Every line below that contains "fehér" is to be copied.

> [Available data]
◆ ◆ ◆ ◆
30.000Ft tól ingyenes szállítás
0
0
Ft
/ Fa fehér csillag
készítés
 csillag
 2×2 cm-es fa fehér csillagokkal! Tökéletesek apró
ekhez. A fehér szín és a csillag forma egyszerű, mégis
◆ ◆ ◆ ◆
> [Solution to the exercise]
/ Fa fehér csillag
 2×2 cm-es fa fehér csillagokkal! Tökéletesek apró
ekhez. A fehér szín és a csillag forma egyszerű, mégis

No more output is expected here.